Playing the Name Game

Player A: 1-0, 3.00 ERA, 0.58 WHIP, 12 IP, 16/2 K/BB ratio
Player B: 1-0, 1.63 ERA, 0.72 WHIP, 11 IP, 13/4 K/BB ratio

Player A is Reds’ rookie pitcher Tony Cingrani. Player B is the Marlins’ own rookie, righty Jose Fernandez. What a pair these two are. Cingrani has been everything the Reds expected and then some in his four starts in 2013. His six-inning, 11 strikeout performance against the Nationals was nothing short of dominating. I don’t see how the Reds can justify sending their prized southpaw back down to the minors even when Johnny Cueto returns from the disabled list. He has proven he belongs. Meanwhile, in Miami, Fernandez, who was born the year before the Marlins came into existence, is becoming the only reason to watch the Marlins while Giancarlo Stanton is injured. After scuffling his past three starts, Fernandez was brilliant over the weekend in earning his first career victory. He struck out nine Phillies, allowed one hit and one walk during seven shutout innings. At age 20, Fernandez is likely to be strictly monitored this season, but the strikeout potential is there for fantasy owners if you can live with the shorter outings and occasional spells of inconsistency.

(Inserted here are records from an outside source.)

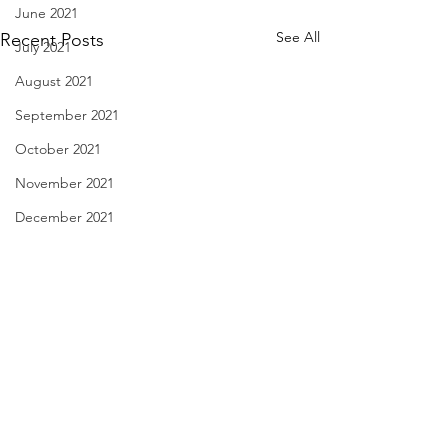
June 2021
See All
Recent Posts
July 2021
August 2021
September 2021
October 2021
November 2021
December 2021
January 2022
February 2022
March 2022
April 2022
Notice in a Film - April 1,
Spring is Sexy - M
May 2022
2022
2022
June 2022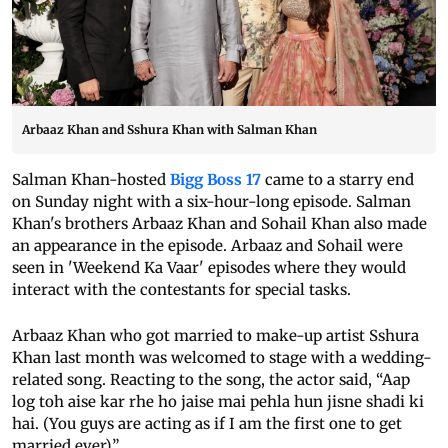
Arbaaz Khan and Sshura Khan with Salman Khan
Salman Khan-hosted
Bigg Boss 17
came to a starry end
on Sunday night with a six-hour-long episode. Salman
Khan's brothers Arbaaz Khan and Sohail Khan also made
an appearance in the episode. Arbaaz and Sohail were
seen in 'Weekend Ka Vaar' episodes where they would
interact with the contestants for special tasks.
Arbaaz Khan who got married to make-up artist Sshura
Khan last month was welcomed to stage with a wedding-
related song. Reacting to the song, the actor said, “Aap
log toh aise kar rhe ho jaise mai pehla hun jisne shadi ki
hai. (You guys are acting as if I am the first one to get
married ever).”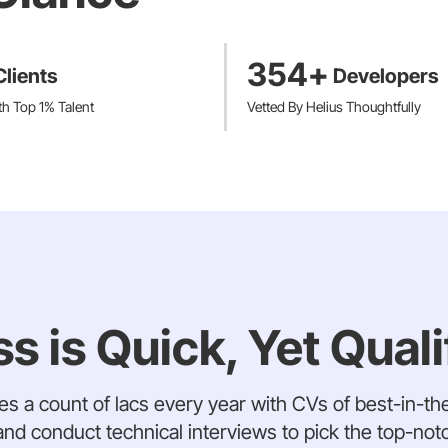
354+
Clients
Developers
th Top 1% Talent
Vetted By Helius Thoughtfully
s is Quick, Yet Quali
ses a count of lacs every year with CVs of best-in-th
and conduct technical interviews to pick the top-not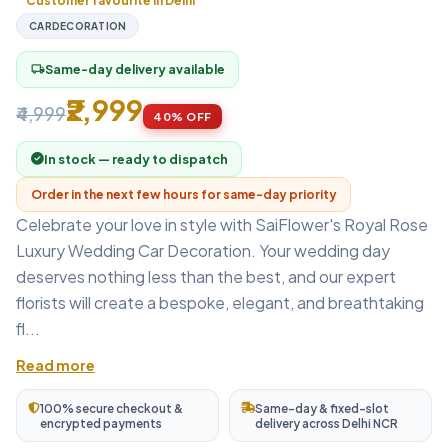
Customer favourite in Delhi
CARDECORATION
Same-day delivery available
local_shipping
₹2,999
₹4,999
40% OFF
In stock — ready to dispatch
Order in the next few hours for same-day priority
Celebrate your love in style with SaiFlower's Royal Rose
Luxury Wedding Car Decoration. Your wedding day
deserves nothing less than the best, and our expert
florists will create a bespoke, elegant, and breathtaking
fl...
Read more
100% secure checkout &
Same-day & fixed-slot
encrypted payments
delivery across Delhi NCR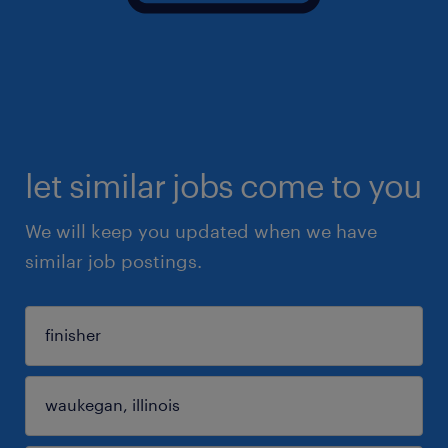
let similar jobs come to you
We will keep you updated when we have
similar job postings.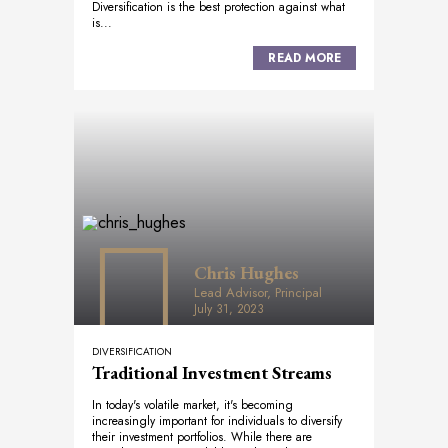
Diversification is the best protection against what
is...
READ MORE
Chris Hughes
Lead Advisor, Principal
July 31, 2023
DIVERSIFICATION
Traditional Investment Streams
In today's volatile market, it's becoming
increasingly important for individuals to diversify
their investment portfolios. While there are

If he’s available in your league, he’s worth a look.

Player A: 4-2, 1.59 ERA, 0.91 WHIP, 51/7 K/BB ratio
Player B: 3-1, 1.61 ERA, 0.76 WHIP, 42/8 K/BB ratio

Player A is Seattle’s Felix Hernandez. Player B is his teammate Hisashi Iwakuma. It’s no secret that I’m a big Iwakuma fan. The numbers above illustrate why. Iwakuma is King Felix Lite. You can pay big auction dollars or use an early draft pick on Hernandez and be satisfied with the numbers he provides. Or, you could have spent that early pick/auction cash on a hitter like Prince Fielder and then picked up Iwakuma many rounds later and enjoy the similar stats at a bargain-basement price. Obviously, it’s early in the season and Iwakuma does not have King Felix’s track record. But don’t dismiss this as a fluke. Iwakuma has great stuff, doesn’t walk many batters and pitches in one of the most pitcher-friendly parks in the game. I believe he’s the real deal

Random Thoughts

News: The St. Louis Post-Dispatch is reporting that Chris Carpenter thinks the nerve pain in his throwing arm has improved enough that he wants to try to come back as a reliever. Views: If anyone can do it, it’s Carpenter. But the man has nothing to prove to anyone. He was as fierce a competitor as anyone you’ll ever see.

So, Roy Oswalt signed a minor-league contract with the Rockies. This tells me two things: 1) that ol’ Roy isn’t looking for the best chance to win, but rather a team that would stick him in the rotation as soon as possible, and 2) his pouty antics last year in Texas really damaged his reputation. I find it very difficult to believe that Oswalt couldn’t have hooked on with a better team than the Rockies if he hadn’t been such an unprofessional whiner with the Rangers. If he hadn’t acted that way, doesn’t it seem reasonable that teams like the Yankees, Angels, or Mets (all teams in dire need of starting pitching depth in spring training) might have kicked Oswalt’s tires if they thought he would do his job like a pro and not complain to the media constantly like a prissy NFL wide receiver?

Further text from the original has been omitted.